Le Bon Sens : mangera bien qui mangera local

Créée en février 2016, la plateforme le-bonsens.fr s’apparente par bien des aspects d’Agrilocal63 mais offre la possibilité de gérer dans certains cas le transport. On le dit souvent, le numérique a pour principale qualité de rapprocher l’offre et la demande. De Airbnb au BonCoin, les exemples de réussite se multiplient. Le BonSens ambitionne de son côté, de rapprocher sur une même plateforme petits producteurs et restaurations collectives, le tout dans une démarche avant tout écologique de circuits courts.

Quantité, acheminement, récurrence des commandes, c’est souvent les mêmes obstacles auxquels se confrontent les bonnes volontés lorsqu’il s’agit de consommer local dans nos écoles notamment. Le Bon Sens, grâce à sa plateforme, veut répondre efficacement à ces problèmes récurrents. Elle s’occupera en effet de vous trouver les quantités dont vous avez besoins en associant si besoin plusieurs producteurs. Pour accompagner ce très  beau projet, une levée de fonds devrait être lancée dans les prochaines semaines. Affaire à suivre donc.

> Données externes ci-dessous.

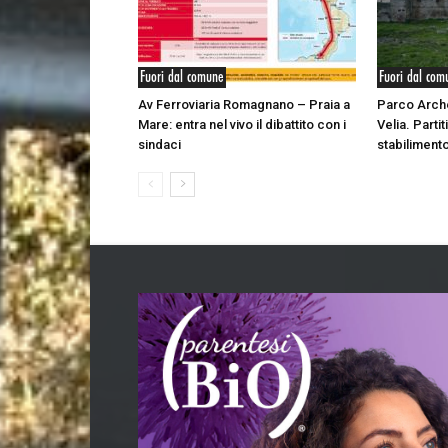
Fuori dal comune
Fuori dal com
Av Ferroviaria Romagnano – Praia a
Parco Arch
Mare: entra nel vivo il dibattito con i
Velia. Partiti
sindaci
stabilimento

Des start-up déjà convoitées

Dans le domaine de la restauration collective, des entrepreneurs se sont investis pour proposer aux professionnels de nouveaux outils numériques permettant d’améliorer la gestion des stocks. Certains d’entre eux ont déjà été remarqués, incitant les grands groupes de restauration à y investir. C’est le cas notamment d’Elior qui, fort de son expérience positive dans la cofondation de Smartfood Paris qui rassemble start-up, grandes entreprises, institutions, experts, et territoires autour de l’innovation, a investi dans la start-up françaises FoodMeUp. Elle permet aux professionnels de la restauration d’organiser leur base de connaissances, de gérer plannings et stocks, de passer des commandes directement depuis les recettes en fonction de l’état de ces derniers.

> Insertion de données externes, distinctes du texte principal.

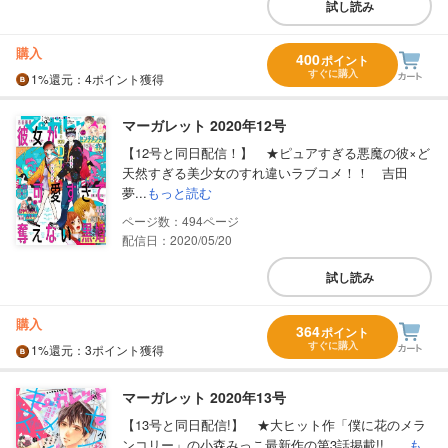
試し読み
購入
400
ポイント
すぐに購入
1%
還元
：4ポイント獲得
マーガレット 2020年12号
【12号と同日配信！】 ★ピュアすぎる悪魔の彼×ど
天然すぎる美少女のすれ違いラブコメ！！ 吉田
夢...
もっと読む
494
配信日：2020/05/20
試し読み
購入
364
ポイント
すぐに購入
1%
還元
：3ポイント獲得
マーガレット 2020年13号
【13号と同日配信!】 ★大ヒット作「僕に花のメラ
ンコリー」の小森みっこ最新作の第3話掲載!! ...
も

Révolution numérique, au cœur de la dernière biennale Cantina

On le voit, le rapprochement entre numérique et restauration collective est loin d’être anecdotique. C’était même la thématique centrale de Cantina, le rassemblement dédié aux acteurs et décideurs de la restauration collective. En effet, la dernière édition de cette biennale, avait pour thématique « la révolution numérique investit le champ de la restauration collective – Réalités et perspectives ».
Parmi les invités, Dominique Sauvage, directeur du pôle expertise restauration chez Orange, est intervenu sur une conférence intitulée “Cuisine connectée et digitalisation de la restauration au service de ses acteurs”.

Malgré un nombre astronomique de repas servis chaque année, de l’ordre de 11 millions pour 140 restaurants Orange, la qualité des produits est un réel enjeux. La mise en place d’un logiciel permet par exemple aujourd’hui de mesurer la conformité de la prestation aux cahiers des charges grâce à un travail d’analyse des achats effectués sur la base des factures pour chaque catégorie de produits.

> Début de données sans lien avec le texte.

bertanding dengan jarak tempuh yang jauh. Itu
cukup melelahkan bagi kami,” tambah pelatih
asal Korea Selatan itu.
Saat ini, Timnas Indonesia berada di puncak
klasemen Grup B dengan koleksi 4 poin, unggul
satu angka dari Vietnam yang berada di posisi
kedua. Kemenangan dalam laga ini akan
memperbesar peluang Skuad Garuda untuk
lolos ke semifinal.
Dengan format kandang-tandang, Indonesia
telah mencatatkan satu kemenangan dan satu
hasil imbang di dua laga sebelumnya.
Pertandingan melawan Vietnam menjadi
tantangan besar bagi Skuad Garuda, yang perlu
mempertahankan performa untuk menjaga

Autre exemple de démarche permettant une meilleure qualité des produits, une expérimentation mené dès 2011 a permis de déterminer un modèle d’approvisionnement en bio local qui intègre les contraintes des producteurs et celles des cuisiniers. La prochaine édition, organisé par PH Partners, aura lieu en mars 2018.

 

Manger local grâce aux circuits courts. Si sur le papier, l’intention est bonne, les contraintes liées à la restauration collective ont pendant longtemps retardé son développement. Le numérique permet de lever les obstacles. Si aujourd’hui, en France, seulement un paysan sur cinq vend une partie de sa production en circuit court, espérons que cette proportion sera vouée à augmenter.